Coinciding with the travelling exhibition through the Schirn Kunsthalle, Frankfurt and Albertina, Vienna, this TASCHEN edition brings together leading examples of the Viennese woodblock renaissance to give a long overdue exploration of its achievements and influence. Through prints, publications, calendars and pages from Ver Sacrum, the official magazine of the Vienna Secession, it gathers works remarkable for their graphic and chromatic intensity, and vital with the traces of japonisme as much as the stylistic seeds of Die Brücke, Der Blaue Reiter and later Expressionist movements.

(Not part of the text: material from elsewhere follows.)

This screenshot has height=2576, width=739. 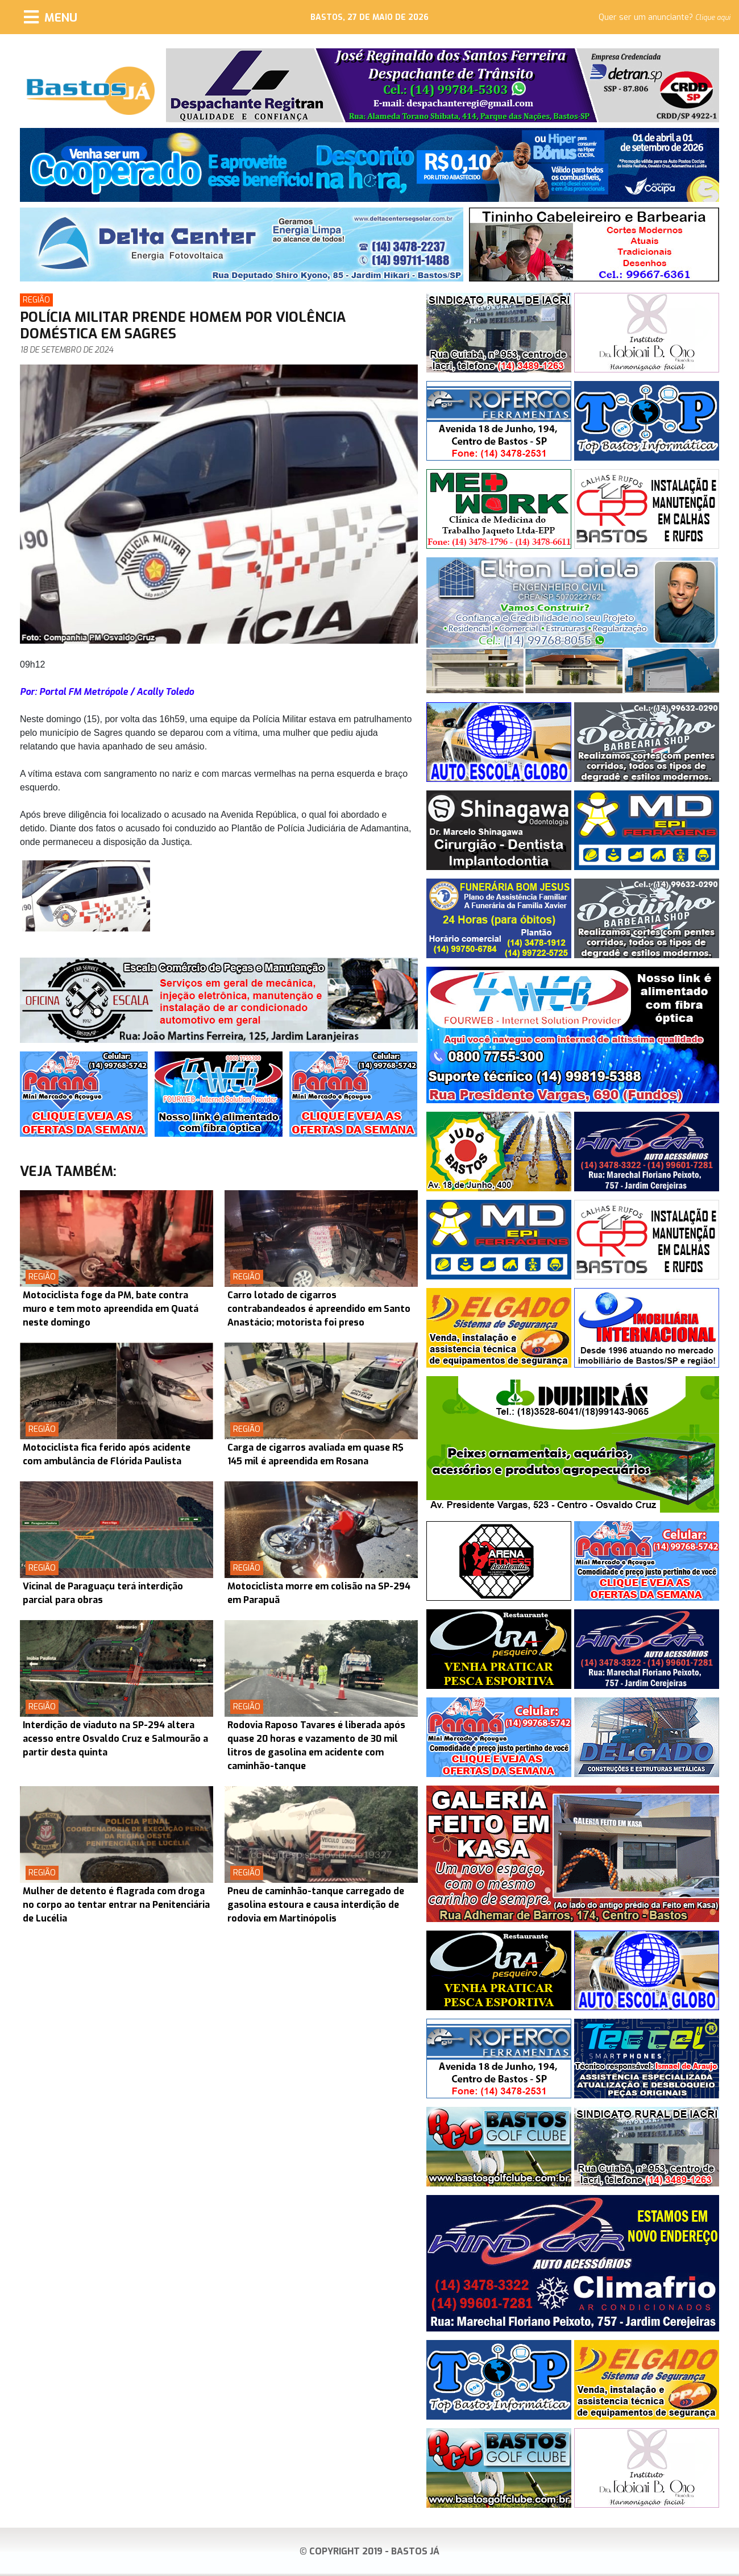 I want to click on [Menu], so click(x=50, y=17).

Through figure studies, landscapes, patterns, and typographical treasures, the featured works are accompanied by detailed captions, as well as essays exploring their aesthetic and ideological implications, and biographies for the more than 40 artists. Examining their stark contours, stylization of the surface per se, and tendency towards contained colour areas we evaluate the Viennese woodblocks as essential harbingers, and benchmarks, of the 20th century modernism to come. At the same time, we assess how the dissemination of the woodblocksubstantiated the Seccessionist claim for a democratized, all-encompassing art, while adding to their reappraisal of originality, and authenticity, and convention.